I changed into my robot voice: “I am not affected by your words. I have no feelings. I am a robot.”
“Your request does not compute. Sit down in your seat. I will dispense learning into your brain. Take this pill…It is full of knowledge.”
I placed a Tootsie Roll in his hand, but he dropped it on the floor and walked out. I found later that he went to his counselor and switched back into Mrs. M’s class.

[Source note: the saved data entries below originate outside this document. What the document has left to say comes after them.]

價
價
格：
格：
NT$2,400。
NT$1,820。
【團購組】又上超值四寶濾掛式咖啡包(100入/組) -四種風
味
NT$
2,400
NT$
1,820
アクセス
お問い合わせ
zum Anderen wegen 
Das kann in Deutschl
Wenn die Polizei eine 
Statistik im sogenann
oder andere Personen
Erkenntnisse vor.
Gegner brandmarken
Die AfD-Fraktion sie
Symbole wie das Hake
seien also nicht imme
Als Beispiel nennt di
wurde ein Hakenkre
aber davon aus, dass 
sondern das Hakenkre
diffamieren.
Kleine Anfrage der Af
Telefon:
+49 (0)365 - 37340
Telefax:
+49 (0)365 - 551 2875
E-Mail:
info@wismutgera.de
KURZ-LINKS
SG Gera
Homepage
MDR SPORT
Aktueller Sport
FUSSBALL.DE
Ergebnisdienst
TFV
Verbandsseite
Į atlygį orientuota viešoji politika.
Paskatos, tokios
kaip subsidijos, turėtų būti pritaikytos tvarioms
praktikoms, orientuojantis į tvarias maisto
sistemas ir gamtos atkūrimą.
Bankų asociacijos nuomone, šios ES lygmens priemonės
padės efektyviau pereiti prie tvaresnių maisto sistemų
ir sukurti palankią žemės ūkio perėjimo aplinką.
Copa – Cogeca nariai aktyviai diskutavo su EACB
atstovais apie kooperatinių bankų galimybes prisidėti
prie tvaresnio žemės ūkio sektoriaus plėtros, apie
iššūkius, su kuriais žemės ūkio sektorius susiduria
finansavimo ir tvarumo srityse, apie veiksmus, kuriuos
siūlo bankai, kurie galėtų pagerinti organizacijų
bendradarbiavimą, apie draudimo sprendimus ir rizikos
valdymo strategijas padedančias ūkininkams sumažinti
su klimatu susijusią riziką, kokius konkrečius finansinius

So all is right in the world…I guess.
I got a call from a parent who was unhappy about something I said in class. Sometimes kids will take your words out of context or twist them up to make you look like a creep or a monster. This parent thought I had told her son that he should commit suicide because nobody would ever love his ugly face. Which is NOT at all what I said. In fact I told J. that he was bright and sensitive and a good listener who sometimes didn’t hear things the way they were really meant, and that, besides, there is a lid for every pot and that eventually some day he would find the right person. J’s mom insisted that the whole class heard me say it and that she has seen a video recording taken by another student, but I explained that I might have muttered a sarcastic joke, but that nobody listening could think I was sincere: “I make fun of everybody,” I said, “Including myself. I’ve told myself to kill myself many times, but I knew I was kidding so of course I didn’t do it!…Most days I just muddle through…” I guess I was crying a bit, and she hung up on me.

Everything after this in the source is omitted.